Just over 14 months later, the Central Bank warned EML of the possibility of restricting the activities of its Irish subsidiary if it didn’t address “significant regulatory concerns” linked to anti-money laundering and counterterrorism financing matters, risk, control frameworks and governance. Given that the Trim-headquartered unit represented 27 per cent of the group’s revenues at that point, this was big news.

Or was it? Moran says the manner in which the regulator presented the news to EML and the manner in which it, in turn, announced it, made it seem much more serious than it was and led to him and his wife being viewed negatively.

“At the end of the day this was just an audit, the type of audit that takes place all the time. But the way it was announced made things look worse,” he says.

“If you read the letter the Central Bank sent out at face value then you would have thought they were coming in to close the business. I brought up this with them. They said it was just the standard letter sent out in these situations but they should have factored in the impact it might have when sent to a publicly listed company,” he adds.

The businessman believes the investigation only came about after PFS shifted its European activities away from Britain, where they had been regulated by the Financial Conduct Authority, due to Brexit.

“It’s what you would expect the regulator to do in fairness. We were among the largest issuers in Europe and, as the Central Bank is very risk averse, it was no surprise that it would want to carry out an audit. But the way in which it informed EML wasn’t very smart. I think the regulator itself was taken aback by the company issuing an announcement on it as they didn’t even have a conversation with it before doing so,” he says.

“The regulator should have sat down with EML and explained what was going to happen so there could be no misinterpretation. I think if it would have done this, I’m not sure any announcement would have been necessary as it would have just been seen as a normal audit,” Moran adds.

EML retained the professional services firm PwC and solicitors Arthur Cox as the investigation got serious. The fintech has incurred costs and provisions of at least AUS$11.4 million to date in relation to the inquiry.
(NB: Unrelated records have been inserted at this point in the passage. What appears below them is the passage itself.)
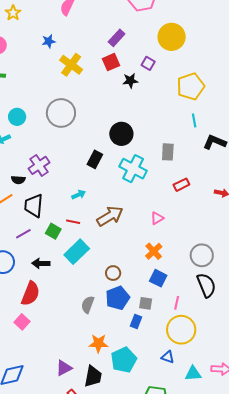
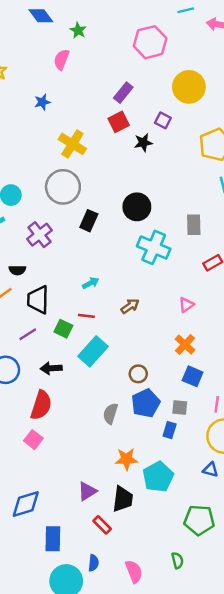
yellow cross: (71, 65) -> (72, 144), moved
black rectangle: (95, 159) -> (89, 221), moved
purple cross: (39, 165) -> (39, 235), moved
brown arrow: (110, 216) -> (130, 306), size x0.6

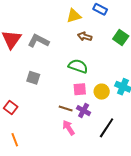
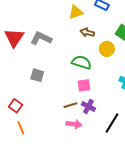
yellow circle: (102, 92) -> (107, 49), moved
brown line: (66, 109) -> (70, 105), turned -32
pink arrow: (69, 128) -> (74, 124), turned 133
orange line: (15, 140) -> (21, 128), moved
Moran believes the final bill will be much higher with those costs affecting the earn-out he and his wife are due.

Reading between the line

The businessman says he still hasn’t been told if he and his wife have been given the total all clear but that he is “reading between the lines” following last week’s statement from EML announcing the fact they can sign up new customers.

“If you read the statements that EML put out during the investigation, they were all about anti-laundering and counterterrorism concerns and it was easy for Valerie and I to be blamed for that. What they haven’t been saying is why there are still restrictions on growth and the reason for that is because there are still concerns with governance,” said Moran.

“They [EML] have had months to get their governance issues sorted and it looks like they still haven’t done it and a lot of the remediation they are talking about and the many millions being spent on it is linked with that,” he adds.

The entrepreneur says that while it has been a distressing time for him and his wife, the support he has received from family, friends, associates and customers has been heart-warming. In addition, he believes that as the investigation comes to an end, he and Valerie have been vindicated.

“Anyone we’ve done business with knows exactly how we ran PFS. I think the only positive thing to emerge from all of this is that the most risk-averse financial regulator in Europe has gone over our business and found nothing untoward. That is what we will take from this,” he says.